The Case for Investing in Cloud Automation

This is a guest post from Jason Deck, SVP of Strategy at Premier AWS Consulting Partner and AWS Managed Service Partner Logicworks.

The team at Logicworks believes that great cloud infrastructure begins with two key components: a robust, dynamic cloud platform like Amazon Web Services (AWS) and a custom-built automation framework that controls, scales, secures, and deploys infrastructure resources. AWS provides the reliable, secure, and innovative services to power your applications; and your automation framework — which is architected using tools offered by AWS and AWS Technology Partners — supports agile deployment processes, security controls, and cost efficiencies that create value for your business.

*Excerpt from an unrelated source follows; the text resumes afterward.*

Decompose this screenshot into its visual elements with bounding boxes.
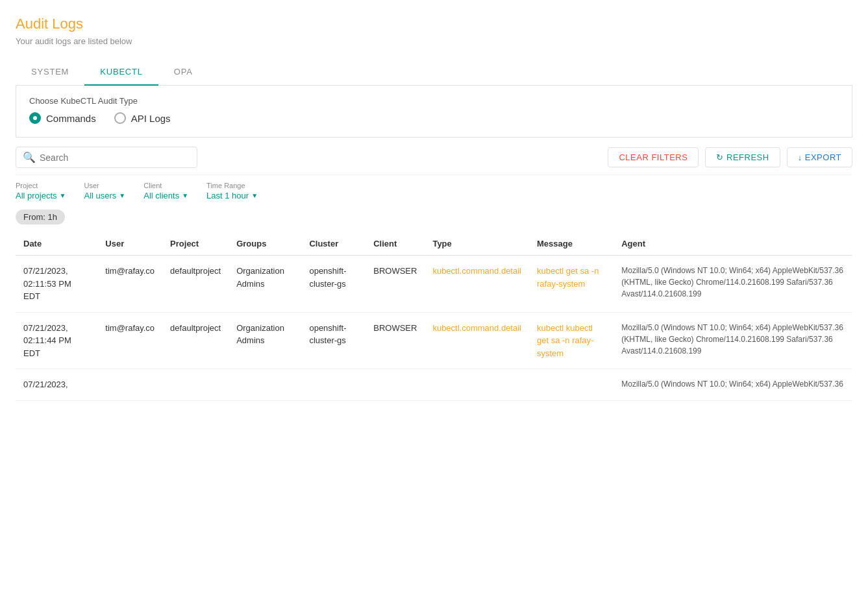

What is a Cloud Automation Framework?

Cloud automation is a broad term that can refer to any piece of software that reduces manual infrastructure engineering effort and simplifies cloud operations. In essence, it is code that controls infrastructure.

In the old world, the only way to control infrastructure and make a system more reliable or secure was to throw more people and dollars at the problem. More people to monitor things like CPU utilization and manually secure sensitive data; more dollars to buy better hardware, live backups, IDS, etc. If you want to upgrade a large, enterprise-grade system, you are going to need a lot of people and dollars.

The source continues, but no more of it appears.